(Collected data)
________

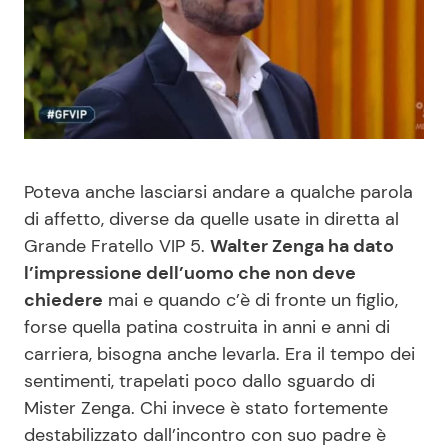
Benessere
Cucina e Ricette
Casa
Consigli di Cucina
Moda e Style
Dolci
Poteva anche lasciarsi andare a qualche parola
Mondo Mamma
Le Ricette in TV
di affetto, diverse da quelle usate in diretta al
Grande Fratello VIP 5.
Walter Zenga ha dato
News benessere
Primi Piatti
l’impressione dell’uomo che non deve
chiedere
mai e quando c’è di fronte un figlio,
Salute
Ricette Facili e Veloci
forse quella patina costruita in anni e anni di
carriera, bisogna anche levarla. Era il tempo dei
Viaggi e Turismo
Ricette Feste
sentimenti, trapelati poco dallo sguardo di
Mister Zenga. Chi invece è stato fortemente
Festività
Ricette per Bambini
destabilizzato dall’incontro con suo padre è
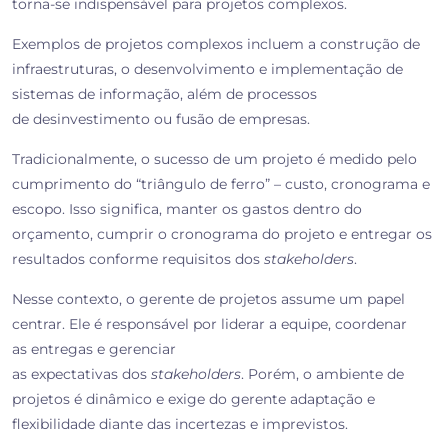
torna-se indispensável para projetos complexos.
Exemplos de projetos complexos incluem a construção de
infraestruturas, o desenvolvimento e implementação de
sistemas de informação, além de processos
de desinvestimento ou fusão de empresas.
Tradicionalmente, o sucesso de um projeto é medido pelo
cumprimento do “triângulo de ferro” – custo, cronograma e
escopo. Isso significa, manter os gastos dentro do
orçamento, cumprir o cronograma do projeto e entregar os
resultados conforme requisitos dos
stakeholders
.
Nesse contexto, o gerente de projetos assume um papel
centrar. Ele é responsável por
liderar a equipe, coordenar
as entregas e gerenciar
as expectativas dos
stakeholders
. Porém, o ambiente de
projetos é dinâmico e exige do gerente adaptação e
flexibilidade diante das incertezas e imprevistos.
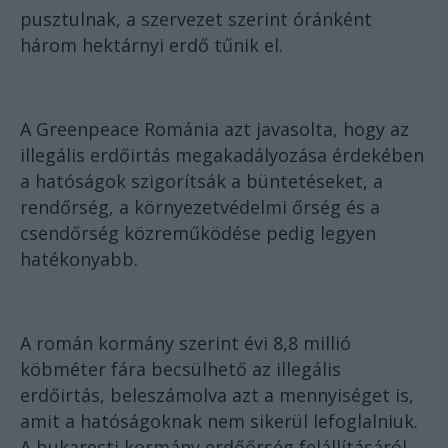
pusztulnak, a szervezet szerint óránként
három hektárnyi erdő tűnik el.
A Greenpeace Románia azt javasolta, hogy az
illegális erdőirtás megakadályozása érdekében
a hatóságok szigorítsák a büntetéseket, a
rendőrség, a környezetvédelmi őrség és a
csendőrség közreműködése pedig legyen
hatékonyabb.
A román kormány szerint évi 8,8 millió
köbméter fára becsülhető az illegális
erdőirtás, beleszámolva azt a mennyiséget is,
amit a hatóságoknak nem sikerül lefoglalniuk.
A bukaresti kormány erdőőrség felállításáról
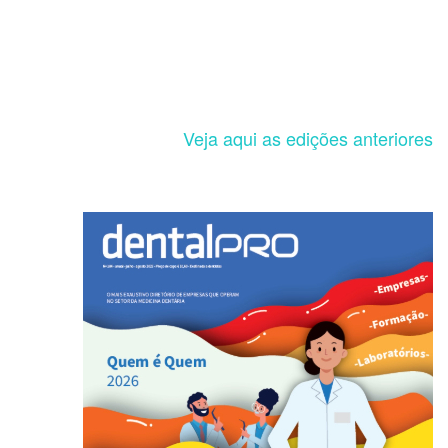
Veja aqui as edições anteriores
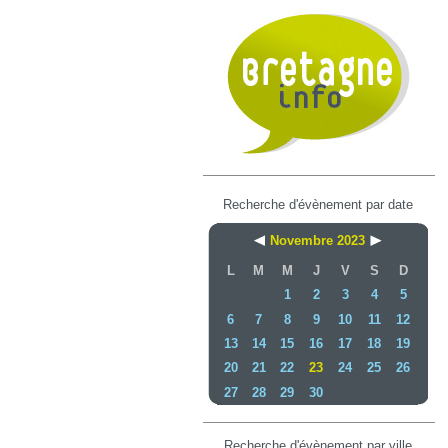
Recherche d'évènement par date
Novembre 2023
L
M
M
J
V
S
D
1
2
3
4
5
6
7
8
9
10
11
12
13
14
15
16
17
18
19
20
21
22
23
24
25
26
27
28
29
30
Recherche d'évènement par ville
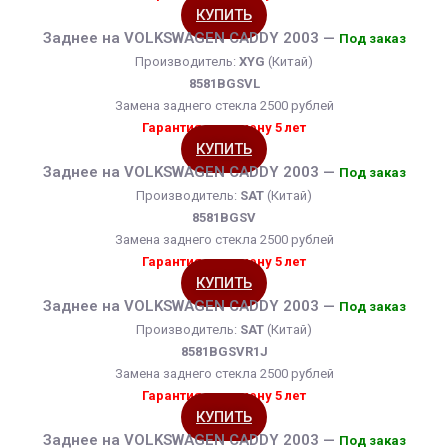
КУПИТЬ
Заднее на VOLKSWAGEN CADDY 2003 —
Под заказ
Производитель:
XYG
(Китай)
8581BGSVL
Замена заднего стекла 2500 рублей
Гарантия на замену 5 лет
КУПИТЬ
Заднее на VOLKSWAGEN CADDY 2003 —
Под заказ
Производитель:
SAT
(Китай)
8581BGSV
Замена заднего стекла 2500 рублей
Гарантия на замену 5 лет
КУПИТЬ
Заднее на VOLKSWAGEN CADDY 2003 —
Под заказ
Производитель:
SAT
(Китай)
8581BGSVR1J
Замена заднего стекла 2500 рублей
Гарантия на замену 5 лет
КУПИТЬ
Заднее на VOLKSWAGEN CADDY 2003 —
Под заказ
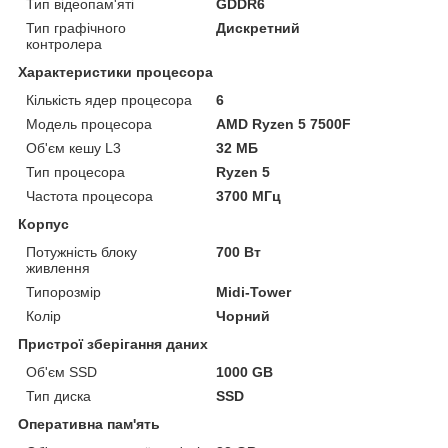
Тип відеопам'яті
GDDR6
Тип графічного
Дискретний
контролера
Характеристики процесора
Кількість ядер процесора
6
Модель процесора
AMD Ryzen 5 7500F
Об'єм кешу L3
32 МБ
Тип процесора
Ryzen 5
Частота процесора
3700 МГц
Корпус
Потужність блоку
700 Вт
живлення
Типорозмір
Midi-Tower
Колір
Чорний
Пристрої зберігання даних
Об'єм SSD
1000 GB
Тип диска
SSD
Оперативна пам'ять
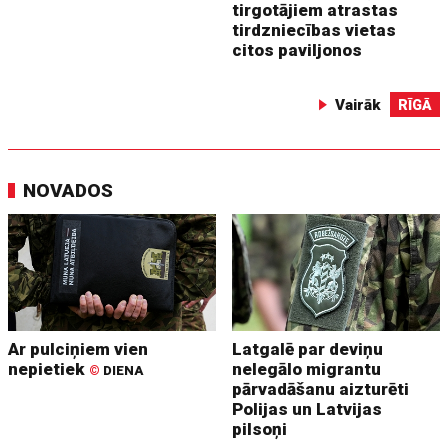
tirgotājiem atrastas
tirdzniecības vietas
citos paviljonos
Vairāk
RĪGĀ
NOVADOS
Ar pulciņiem vien
Latgalē par deviņu
nepietiek
nelegālo migrantu
©
DIENA
pārvadāšanu aizturēti
Polijas un Latvijas
pilsoņi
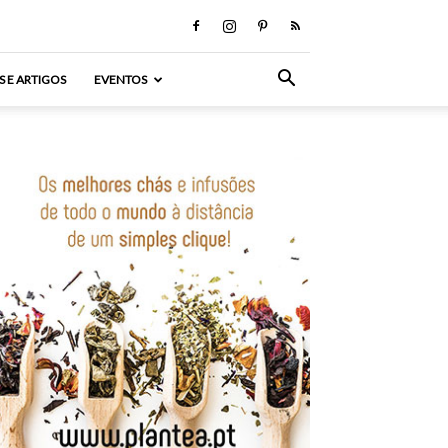
S E ARTIGOS
EVENTOS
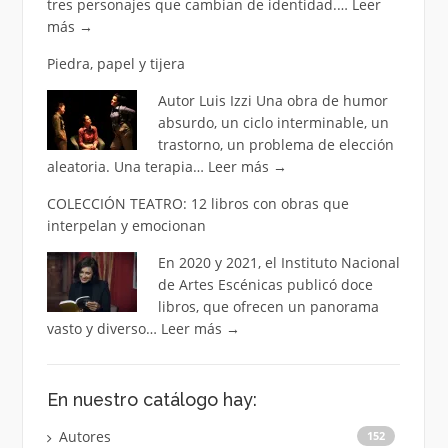
tres personajes que cambian de identidad.…
Leer
más
→
Piedra, papel y tijera
Autor Luis Izzi Una obra de humor
absurdo, un ciclo interminable, un
trastorno, un problema de elección
aleatoria. Una terapia…
Leer más
→
COLECCIÓN TEATRO: 12 libros con obras que
interpelan y emocionan
En 2020 y 2021, el Instituto Nacional
de Artes Escénicas publicó doce
libros, que ofrecen un panorama
vasto y diverso…
Leer más
→
En nuestro catálogo hay:
Autores
152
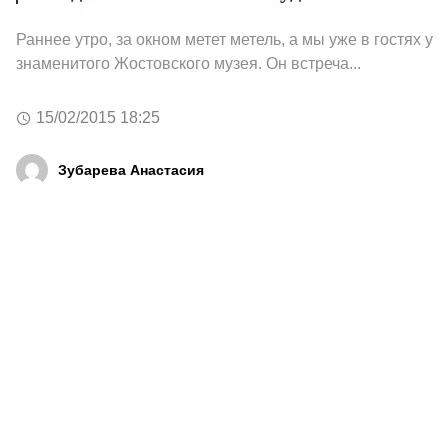
Раннее утро, за окном метет метель, а мы уже в гостях у
знаменитого Жостовского музея. Он встреча...
15/02/2015 18:25
Зубарева Анастасия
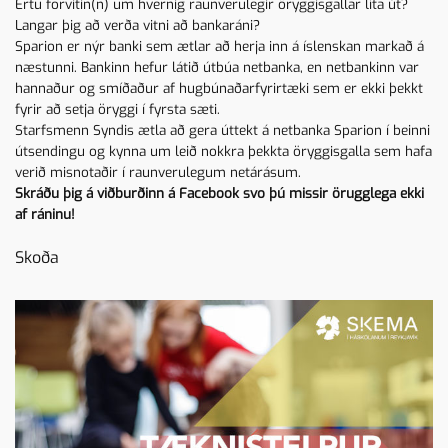
Ertu forvitin(n) um hvernig raunverulegir öryggisgallar líta út?
Langar þig að verða vitni að bankaráni?
Sparion er nýr banki sem ætlar að herja inn á íslenskan markað á
næstunni. Bankinn hefur látið útbúa netbanka, en netbankinn var
hannaður og smíðaður af hugbúnaðarfyrirtæki sem er ekki þekkt
fyrir að setja öryggi í fyrsta sæti.
Starfsmenn Syndis ætla að gera úttekt á netbanka Sparion í beinni
útsendingu og kynna um leið nokkra þekkta öryggisgalla sem hafa
verið misnotaðir í raunverulegum netárásum.
Skráðu þig á viðburðinn á
Facebook
svo þú missir örugglega ekki
af ráninu!
Skoða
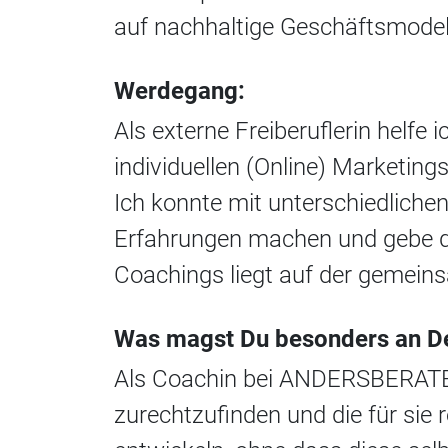
auf nachhaltige Geschäftsmodel
Werdegang:
Als externe Freiberuflerin helf
individuellen (Online) Marketings
Ich konnte mit unterschiedlichen
Erfahrungen machen und gebe di
Coachings liegt auf der gemeins
Was magst Du besonders an D
Als Coachin bei ANDERSBERATER
zurechtzufinden und die für sie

________

> [Task item]: All the lines above must be written out exactly, without a single picture.

> [Response]:
Benessere
Cucina e Ricette
Casa
Consigli di Cucina
Moda e Style
Dolci
Poteva anche lasciarsi andare a qualche parola
Mondo Mamma
Le Ricette in TV
di affetto, diverse da quelle usate in diretta al
Grande Fratello VIP 5.
Walter Zenga ha dato
News benessere
Primi Piatti
l’impressione dell’uomo che non deve
chiedere
mai e quando c’è di fronte un figlio,
Salute
Ricette Facili e Veloci
forse quella patina costruita in anni e anni di
carriera, bisogna anche levarla. Era il tempo dei
Viaggi e Turismo
Ricette Feste
sentimenti, trapelati poco dallo sguardo di
Mister Zenga. Chi invece è stato fortemente
Festività
Ricette per Bambini
destabilizzato dall’incontro con suo padre è
torna-se indispensável para projetos complexos.
Exemplos de projetos complexos incluem a construção de
infraestruturas, o desenvolvimento e implementação de
sistemas de informação, além de processos
de desinvestimento ou fusão de empresas.
Tradicionalmente, o sucesso de um projeto é medido pelo
cumprimento do “triângulo de ferro” – custo, cronograma e
escopo. Isso significa, manter os gastos dentro do
orçamento, cumprir o cronograma do projeto e entregar os
resultados conforme requisitos dos
stakeholders
.
Nesse contexto, o gerente de projetos assume um papel
centrar. Ele é responsável por
liderar a equipe, coordenar
as entregas e gerenciar
as expectativas dos
stakeholders
. Porém, o ambiente de
projetos é dinâmico e exige do gerente adaptação e
flexibilidade diante das incertezas e imprevistos.
pusztulnak, a szervezet szerint óránként
három hektárnyi erdő tűnik el.
A Greenpeace Románia azt javasolta, hogy az
illegális erdőirtás megakadályozása érdekében
a hatóságok szigorítsák a büntetéseket, a
rendőrség, a környezetvédelmi őrség és a
csendőrség közreműködése pedig legyen
hatékonyabb.
A román kormány szerint évi 8,8 millió
köbméter fára becsülhető az illegális
erdőirtás, beleszámolva azt a mennyiséget is,
amit a hatóságoknak nem sikerül lefoglalniuk.
A bukaresti kormány erdőőrség felállításáról
Veja aqui as edições anteriores
Recherche d'évènement par date
Novembre 2023
L
M
M
J
V
S
D
1
2
3
4
5
6
7
8
9
10
11
12
13
14
15
16
17
18
19
20
21
22
23
24
25
26
27
28
29
30
Recherche d'évènement par ville
КУПИТЬ
Заднее на VOLKSWAGEN CADDY 2003 —
Под заказ
Производитель:
XYG
(Китай)
8581BGSVL
Замена заднего стекла 2500 рублей
Гарантия на замену 5 лет
КУПИТЬ
Заднее на VOLKSWAGEN CADDY 2003 —
Под заказ
Производитель:
SAT
(Китай)
8581BGSV
Замена заднего стекла 2500 рублей
Гарантия на замену 5 лет
КУПИТЬ
Заднее на VOLKSWAGEN CADDY 2003 —
Под заказ
Производитель:
SAT
(Китай)
8581BGSVR1J
Замена заднего стекла 2500 рублей
Гарантия на замену 5 лет
КУПИТЬ
Заднее на VOLKSWAGEN CADDY 2003 —
Под заказ
Тип відеопам'яті
GDDR6
Тип графічного
Дискретний
контролера
Характеристики процесора
Кількість ядер процесора
6
Модель процесора
AMD Ryzen 5 7500F
Об'єм кешу L3
32 МБ
Тип процесора
Ryzen 5
Частота процесора
3700 МГц
Корпус
Потужність блоку
700 Вт
живлення
Типорозмір
Midi-Tower
Колір
Чорний
Пристрої зберігання даних
Об'єм SSD
1000 GB
Тип диска
SSD
Оперативна пам'ять
tirgotājiem atrastas
tirdzniecības vietas
citos paviljonos
Vairāk
RĪGĀ
NOVADOS
Ar pulciņiem vien
Latgalē par deviņu
nepietiek
nelegālo migrantu
©
DIENA
pārvadāšanu aizturēti
Polijas un Latvijas
pilsoņi
S E ARTIGOS
EVENTOS
tres personajes que cambian de identidad.…
Leer
más
→
Piedra, papel y tijera
Autor Luis Izzi Una obra de humor
absurdo, un ciclo interminable, un
trastorno, un problema de elección
aleatoria. Una terapia…
Leer más
→
COLECCIÓN TEATRO: 12 libros con obras que
interpelan y emocionan
En 2020 y 2021, el Instituto Nacional
de Artes Escénicas publicó doce
libros, que ofrecen un panorama
vasto y diverso…
Leer más
→
En nuestro catálogo hay:
Autores
152
Раннее утро, за окном метет метель, а мы уже в гостях у
знаменитого Жостовского музея. Он встреча...
15/02/2015 18:25
Зубарева Анастасия
Ertu forvitin(n) um hvernig raunverulegir öryggisgallar líta út?
Langar þig að verða vitni að bankaráni?
Sparion er nýr banki sem ætlar að herja inn á íslenskan markað á
næstunni. Bankinn hefur látið útbúa netbanka, en netbankinn var
hannaður og smíðaður af hugbúnaðarfyrirtæki sem er ekki þekkt
fyrir að setja öryggi í fyrsta sæti.
Starfsmenn Syndis ætla að gera úttekt á netbanka Sparion í beinni
útsendingu og kynna um leið nokkra þekkta öryggisgalla sem hafa
verið misnotaðir í raunverulegum netárásum.
Skráðu þig á viðburðinn á
Facebook
svo þú missir örugglega ekki
af ráninu!
Skoða
auf nachhaltige Geschäftsmodel
Werdegang:
Als externe Freiberuflerin helf
individuellen (Online) Marketings
Ich konnte mit unterschiedlichen
Erfahrungen machen und gebe di
Coachings liegt auf der gemeins
Was magst Du besonders an D
Als Coachin bei ANDERSBERATER
zurechtzufinden und die für sie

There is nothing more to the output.